Source records:
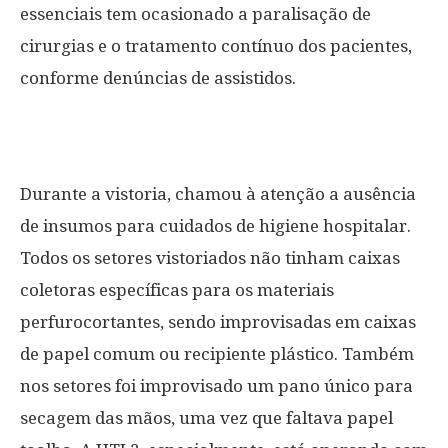
essenciais tem ocasionado a paralisação de
cirurgias e o tratamento contínuo dos pacientes,
conforme denúncias de assistidos.
Durante a vistoria, chamou à atenção a ausência
de insumos para cuidados de higiene hospitalar.
Todos os setores vistoriados não tinham caixas
coletoras específicas para os materiais
perfurocortantes, sendo improvisadas em caixas
de papel comum ou recipiente plástico. Também
nos setores foi improvisado um pano único para
secagem das mãos, uma vez que faltava papel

◆ Task goal: Only the lines from the one containing "de insumos para" through the end of the data above are wanted, both ends included; restate them word for word.

◆ Solution to this problem:
de insumos para cuidados de higiene hospitalar.
Todos os setores vistoriados não tinham caixas
coletoras específicas para os materiais
perfurocortantes, sendo improvisadas em caixas
de papel comum ou recipiente plástico. Também
nos setores foi improvisado um pano único para
secagem das mãos, uma vez que faltava papel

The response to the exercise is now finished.